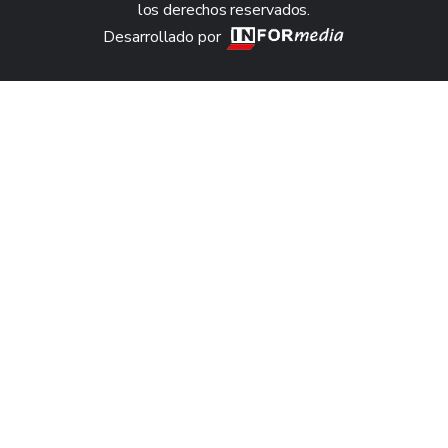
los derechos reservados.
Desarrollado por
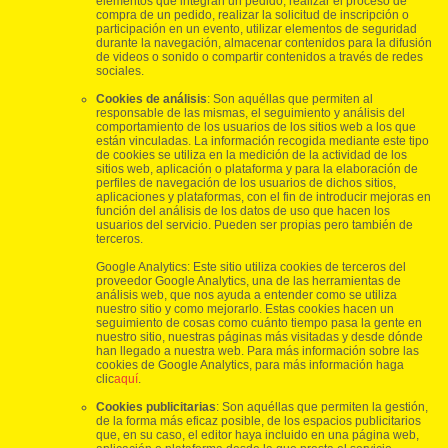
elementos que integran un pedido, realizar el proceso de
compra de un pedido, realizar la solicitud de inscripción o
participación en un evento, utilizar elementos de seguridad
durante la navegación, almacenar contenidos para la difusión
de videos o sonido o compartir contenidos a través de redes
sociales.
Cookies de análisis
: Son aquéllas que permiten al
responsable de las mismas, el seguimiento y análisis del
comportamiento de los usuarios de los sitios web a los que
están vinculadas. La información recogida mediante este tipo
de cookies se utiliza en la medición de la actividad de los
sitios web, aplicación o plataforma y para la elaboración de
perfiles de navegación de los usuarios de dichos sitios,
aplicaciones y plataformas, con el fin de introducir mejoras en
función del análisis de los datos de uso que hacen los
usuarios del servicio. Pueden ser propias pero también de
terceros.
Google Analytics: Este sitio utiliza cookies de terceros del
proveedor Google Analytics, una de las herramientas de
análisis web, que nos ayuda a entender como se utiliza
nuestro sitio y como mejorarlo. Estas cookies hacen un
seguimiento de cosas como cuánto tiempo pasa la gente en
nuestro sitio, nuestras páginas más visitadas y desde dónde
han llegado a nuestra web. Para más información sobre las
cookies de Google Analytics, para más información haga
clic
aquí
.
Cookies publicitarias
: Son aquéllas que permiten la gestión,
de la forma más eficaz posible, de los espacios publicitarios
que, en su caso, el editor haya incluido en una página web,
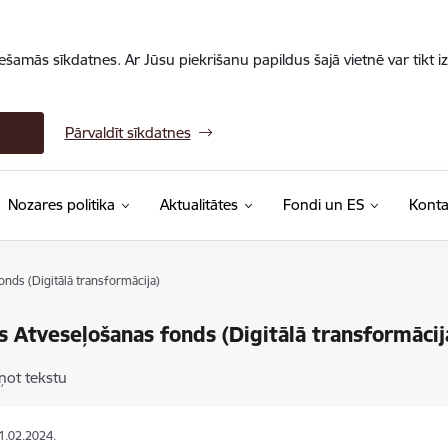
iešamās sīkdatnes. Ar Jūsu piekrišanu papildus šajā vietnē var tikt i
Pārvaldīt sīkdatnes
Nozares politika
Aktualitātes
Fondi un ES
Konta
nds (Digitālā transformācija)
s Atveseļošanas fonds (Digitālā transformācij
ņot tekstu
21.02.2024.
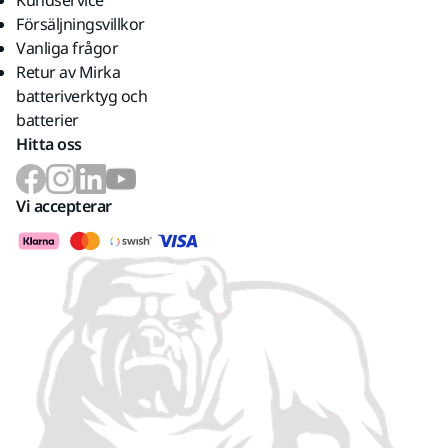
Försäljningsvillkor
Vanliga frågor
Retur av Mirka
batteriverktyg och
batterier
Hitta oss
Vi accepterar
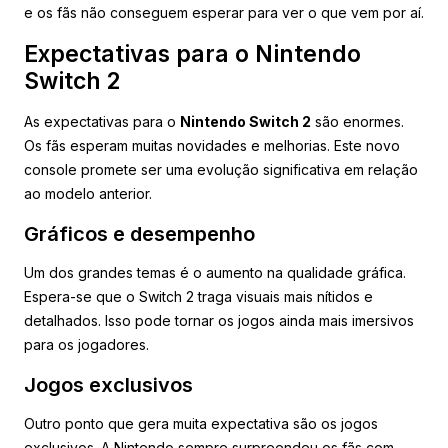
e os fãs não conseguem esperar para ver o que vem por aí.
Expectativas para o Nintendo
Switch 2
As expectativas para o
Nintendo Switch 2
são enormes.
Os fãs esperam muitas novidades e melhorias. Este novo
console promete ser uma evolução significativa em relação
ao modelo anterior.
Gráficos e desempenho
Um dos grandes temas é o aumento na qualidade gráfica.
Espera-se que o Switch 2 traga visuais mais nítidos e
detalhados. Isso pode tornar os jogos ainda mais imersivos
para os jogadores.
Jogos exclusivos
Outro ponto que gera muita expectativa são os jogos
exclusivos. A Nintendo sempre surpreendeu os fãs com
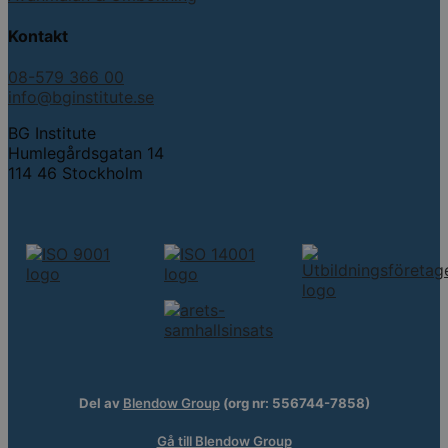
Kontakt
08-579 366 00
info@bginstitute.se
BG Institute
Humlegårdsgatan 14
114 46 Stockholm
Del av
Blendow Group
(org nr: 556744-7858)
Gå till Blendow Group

+++

WHAT THE TASK REQUIRES = Show the lines where the word "sīkdatnes" appears in the entries.

RESPONSE =
iešamās sīkdatnes. Ar Jūsu piekrišanu papildus šajā vietnē var tikt i
Pārvaldīt sīkdatnes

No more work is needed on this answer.